O projeto da Radial Leste foi apresentado em meados de 1945 pelo prefeito Prestes Maia
, porém suas obras só foram iniciadas em 1957. Naquela época, as
avenidas Rangel Pestana e Celso Garcia encontravam-se congestionadas e a
Radial Leste surgia como via necessária para aliviar o trânsito nas
mesmas. Boa parte das áreas utilizadas para a construção da avenida faziam parte da faixa patrimonial da Estrada de Ferro Central do Brasil, o que facilitou sua construção.
O primeiro trecho, entre o parque D. Pedro II e a região do Brás
ficou pronto em agosto de 1957, quando foi inaugurado o viaduto sobre os
trilhos da Estrada de Ferro Santos a Jundiaí.
A implantação da nova via estimulou a especulação imobiliária e serviu
como estímulo para a ocupação da região leste de São Paulo, que algumas
décadas mais tarde se torna a mais populosa da cidade. Após mais de uma
década paralisado, o prolongamento da Radial Leste do Tatuapé até a Vila
Matilde foi retomado em 1966 na gestão Faria Lima, quando foi
inaugurado em 17 de maio de 1967 mais um trecho, de 800 m de extensão,
entre a praça Presidente Kennedy (na altura da rua dos Trilhos) e a rua
Bresser e o viaduto Alcântara Machado, de 1150 m de extensão.
Inicialmente, grande parte da radial contava com cruzamentos com a
linha da Central, necessitando de passagens de nível. O volume de
tráfego na nova avenida forçava uma utilização maciça dessas passagens,
de forma que muitos acidentes entre trens e veículos não tardaram a
ocorrer. No início dos anos 1970, forma inaugurados os viadutos Bresser,
Guadalajara e Conselheiro Carrão eliminando assim as passagens nível
das ruas Bresser e Belarmino Matos.Nessa época, a avenida alcançava regiões cada vez mais distantes do
centro como Carrão, Vila Matilde, Artur Alvim e Itaquera, porém esse
trecho final era modesto se comparado com o início da avenida, com
passagens de nível, e poucas faixas de pedestres. Essa combinação
causava uma série de atropelamentos e acidentes, torando na Radial Leste
a via mais perigosa da cidade na década de 1970.
Os acidentes chegaram ao auge em 1977, quando um ônibus avançou a
cancela da passagem de nível da estação Artur Alvim e foi colhido por um
trem de subúrbios, matando 22 passageiros.Nessa época, as obras da Linha Leste Oeste
do metrô haviam sido iniciadas e a prefeitura utilizou a expansão do
metrô para reurbanizar parte das regiões lindeiras e construiu diversos
viadutos, passarelas para pedestres, taludes, entre outras obras. Em
outubro de 1978 foi inaugurado um novo trecho de 700 metros na região da
Vila Matilde , enquanto que os demais trechos até Itaquera seguiram em obras paralelas a da expansão do metrô.

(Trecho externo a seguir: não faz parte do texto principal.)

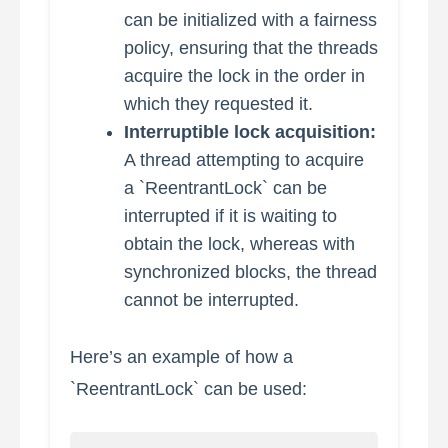
can be initialized with a fairness
policy, ensuring that the threads
acquire the lock in the order in
which they requested it.
Interruptible lock acquisition:
A thread attempting to acquire
a `ReentrantLock` can be
interrupted if it is waiting to
obtain the lock, whereas with
synchronized blocks, the thread
cannot be interrupted.
Here’s an example of how a
`ReentrantLock` can be used:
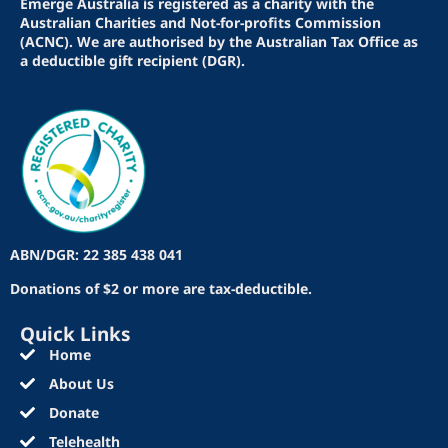
Emerge Australia is registered as a charity with the
Australian Charities and Not-for-profits Commission
(ACNC). We are authorised by the Australian Tax Office as
a deductible gift recipient (DGR).
ABN/DGR: 22 385 438 041
Donations of $2 or more are tax-deductible.
Quick Links
Home
About Us
Donate
Telehealth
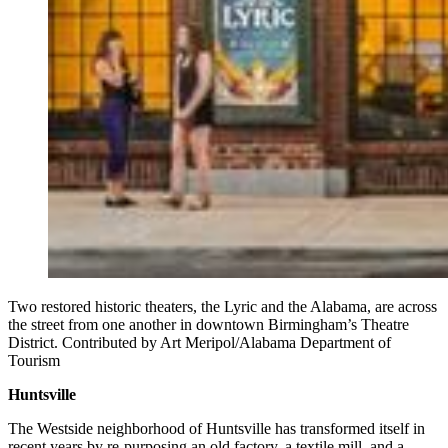
Two restored historic theaters, the Lyric and the Alabama, are across
the street from one another in downtown Birmingham’s Theatre
District. Contributed by Art Meripol/Alabama Department of
Tourism
Huntsville
The Westside neighborhood of Huntsville has transformed itself in
recent years by re-purposing an old factory, a textile mill, and a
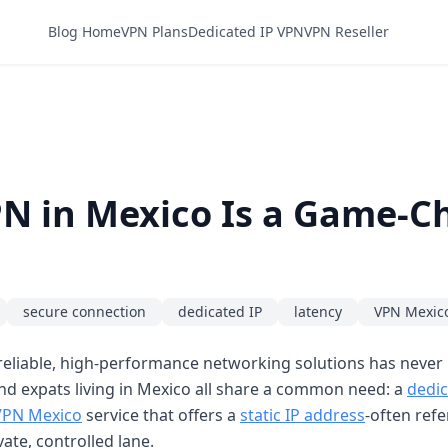
Blog Home
VPN Plans
Dedicated IP VPN
VPN Reseller
N in Mexico Is a Game-C
secure connection
dedicated IP
latency
VPN Mexic
reliable, high-performance networking solutions has never
nd expats living in Mexico all share a common need: a
dedic
VPN Mexico
service that offers a
static IP address
-often refe
ate, controlled lane.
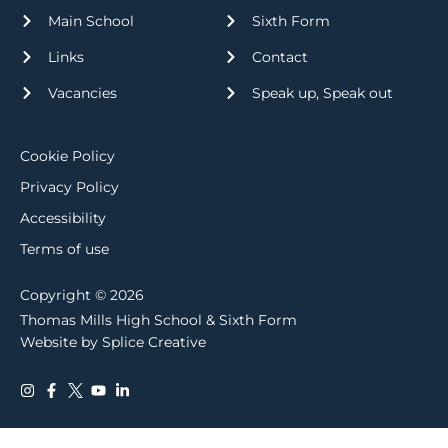
Main School
Sixth Form
Links
Contact
Vacancies
Speak up, Speak out
Cookie Policy
Privacy Policy
Accessibility
Terms of use
Copyright © 2026
Thomas Mills High School & Sixth Form
Website by Splice Creative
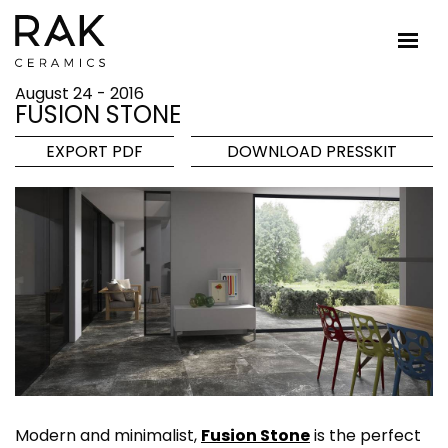
August 24 - 2016
FUSION STONE
EXPORT PDF
DOWNLOAD PRESSKIT
Modern and minimalist,
Fusion Stone
is the perfect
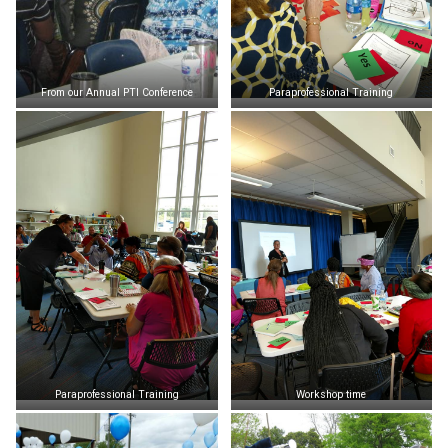
From our Annual PTI Conference
Paraprofessional Training
Paraprofessional Training
Workshop time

Radial Leste é um termo não-oficial; a avenida recebe diversos nomes ao longo de sua extensão:
- Avenida Alcântara Machado: entre o Parque Dom Pedro II e a avenida Salim Farah Maluf.
- Viaduto Pires do Rio: sobre a avenida Salim Farah Maluf.
- Rua Mello Freire: entre a avenida Salim Farah Maluf e a rua Antônio de Barros.
- Avenida Conde de Frontin: entre a rua Antônio de Barros e a rua Joaquim Marra, na Vila Matilde.
- Avenida Antônio Estêvão de Carvalho: entre a rua Joaquim Marra e a Estação Patriarca do metrô.
- Avenida Doutor Luís Aires: da a Estação Patriarca do metrô até Estação Corinthians-Itaquera do metrô.
- Avenida José Pinheiro Borges: da Estação Corinthians-Itaquera do metrô até a estação Guaianases da CPTM.